1. "When a man walks into a room, he brings his whole life with him. He has a million reasons for being anywhere; just ask him. If you listen, he will tell you how he got there; how he forgot where he was going and then he woke up. If you listen, he will tell you about the time he thought he was an angel or dreamt of being perfect and then he will smile with wisdom, content that he realized the world is not perfect. We are flawed because we want so much more; we are ruined because we get these things and wish for what we had." - The Summer Man, Season 4, Episode 8. 

2. The Hobo Code, Season 1, Episode 8.

3.  Shut the Door, Have a Seat, Season 3, Episode 13.

4. Nixon v. Kennedy, Season 1, Episode 12.

5. The Suitcase, Season 4, Episode 7.

6. Commissions and Fees, Season 5, Episode 12 and The Phantom, Season 5, Episode 13. 

7. The Wheel, Season 1, Episode 13.

8. Long Weekend, Season 1, Episode 10 and Indian Summer, Season 1, Episode 11. 

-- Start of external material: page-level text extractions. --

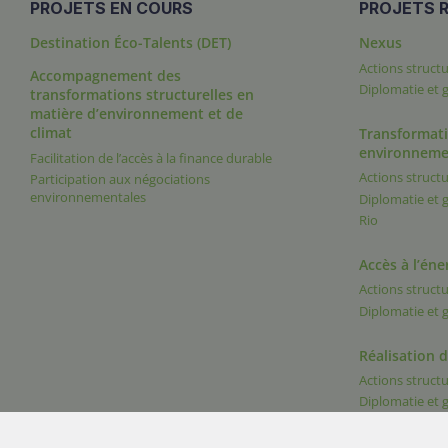
PROJETS EN COURS
PROJETS R
Destination Éco-Talents (DET)
Nexus
Actions structu
Accompagnement des
Diplomatie et
transformations structurelles en
matière d’environnement et de
climat
Transformati
environneme
Facilitation de l’accès à la finance durable
Actions structu
Participation aux négociations
environnementales
Diplomatie et
Rio
Accès à l’éne
Actions structu
Diplomatie et
Réalisation 
Actions structu
Diplomatie et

9. "It's your life, you don't know how long it's going to be, but you know it has a bad ending. You have to move forward, as soon as you can figure out what that is." - Six Month Leave, Season 2, Episode 9. 

10. Out of Town, Season 3, Episode 1. 

11. Tea Leaves, Season 5, Episode 3. 

12. Allison spent more than two seasons as Don's secretary with little ado, slept with him early in Season 4 and was gone shortly thereafter. Conversely, Megan, who was the most minor of minor characters through much of Season 4, emerges in the last few episodes to become Don's second wife. 

13. Smoke Gets In Your Eyes, Season 1, Episode 1.